### What to produce:
Copy exactly, no pictures: every line from the one that contains "СПЕЦПРОЕКТЫ" through the end of the entries below.

### Listed entries:
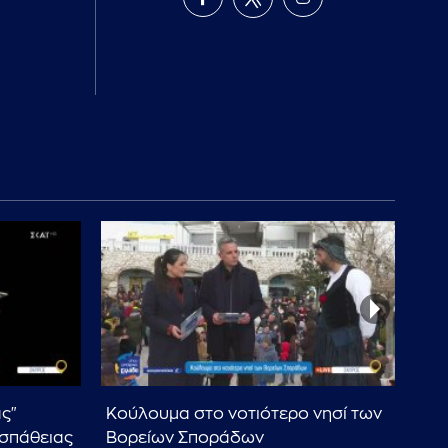
ας"
Κούλουμα στο νοτιότερο νησί των
Σκυ
σπάθειας
Βορείων Σποράδων
που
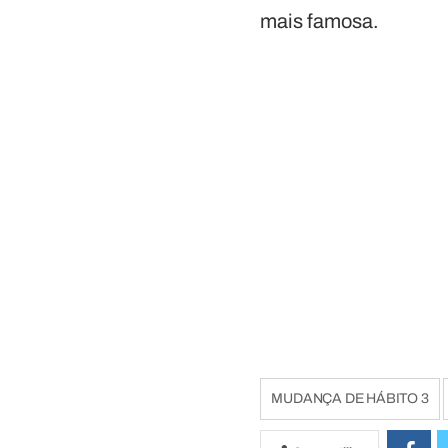
mais famosa.
MUDANÇA DE HÁBITO 3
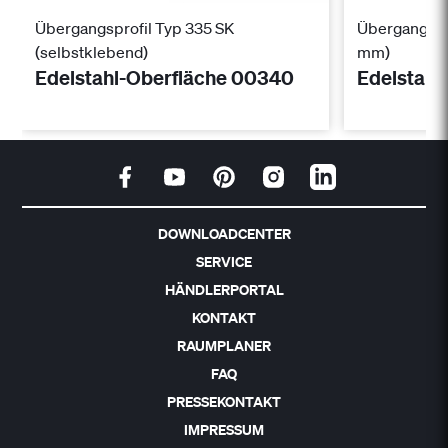
Übergangsprofil Typ 335 SK
Übergangspro
(selbstklebend)
mm)
Edelstahl-Oberfläche 00340
Edelstahl
DOWNLOADCENTER
SERVICE
HÄNDLERPORTAL
KONTAKT
RAUMPLANER
FAQ
PRESSEKONTAKT
IMPRESSUM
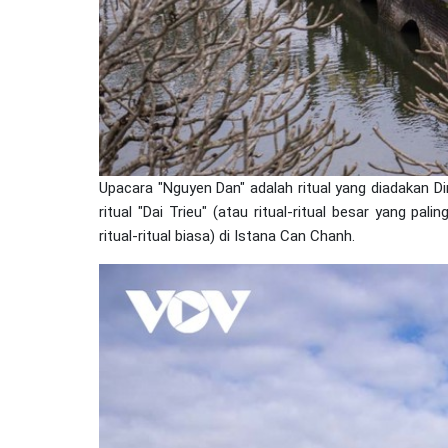
Upacara "Nguyen Dan" adalah ritual yang diadakan D
ritual "Dai Trieu" (atau ritual-ritual besar yang pal
ritual-ritual biasa) di Istana Can Chanh.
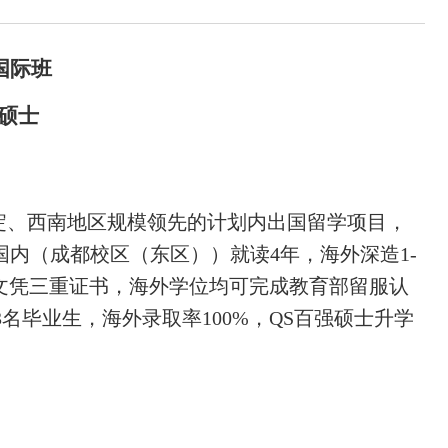
国际班
强硕士
积淀、西南地区规模领先的计划内出国留学项目，
生国内（成都校区（东区））就读4年，海外深造1-
校硕士文凭三重证书，海外学位均可完成教育部留服认
名毕业生，海外录取率100%，QS百强硕士升学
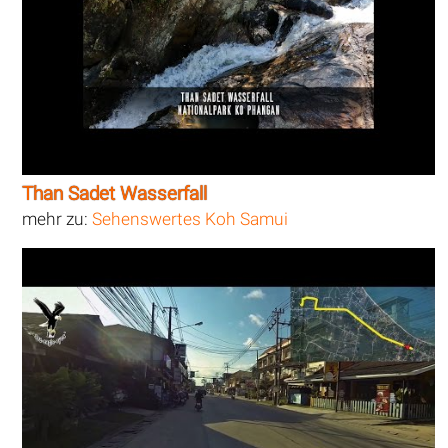
Than Sadet Wasserfall
mehr zu:
Sehenswertes Koh Samui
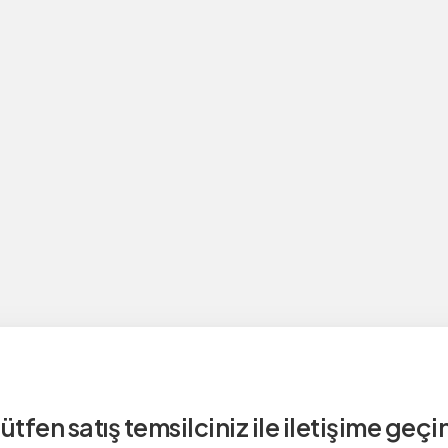
ütfen satış temsilciniz ile iletişime geçi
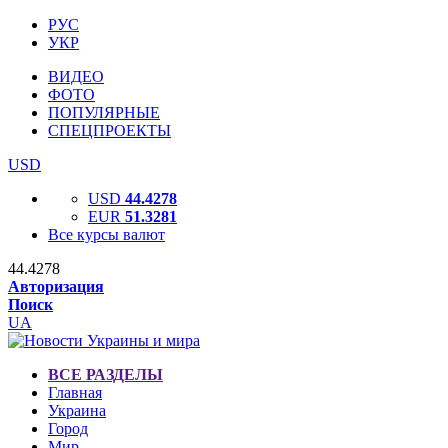
РУС
УКР
ВИДЕО
ФОТО
ПОПУЛЯРНЫЕ
СПЕЦПРОЕКТЫ
USD
USD
44.4278
EUR
51.3281
Все курсы валют
44.4278
Авторизация
Поиск
UA
ВСЕ РАЗДЕЛЫ
Главная
Украина
Город
Мир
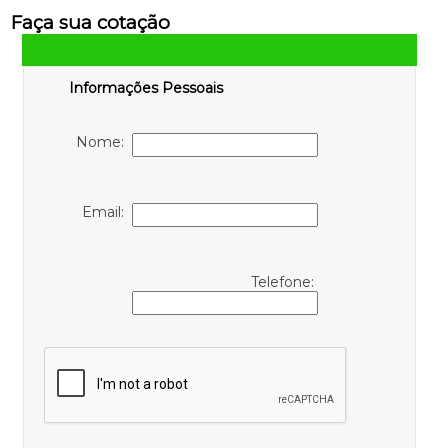
Faça sua cotação
Informações Pessoais
Nome:
Email:
Telefone:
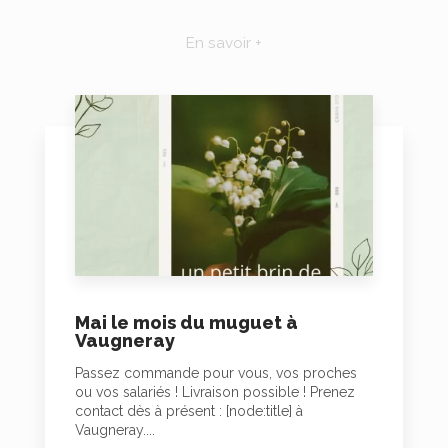
En savoir +
Mai le mois du muguet à
Vaugneray
Passez commande pour vous, vos proches
ou vos salariés ! Livraison possible ! Prenez
contact dès à présent : [node:title] à
Vaugneray....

### Task output:
СПЕЦПРОЕКТЫ
USD
USD
44.4278
EUR
51.3281
Все курсы валют
44.4278
Авторизация
Поиск
UA
ВСЕ РАЗДЕЛЫ
Главная
Украина
Город
Мир
Faça sua cotação
Informações Pessoais
Nome:
Email:
Telefone:
En savoir +
Mai le mois du muguet à
Vaugneray
Passez commande pour vous, vos proches
ou vos salariés ! Livraison possible ! Prenez
contact dès à présent : [node:title] à
Vaugneray....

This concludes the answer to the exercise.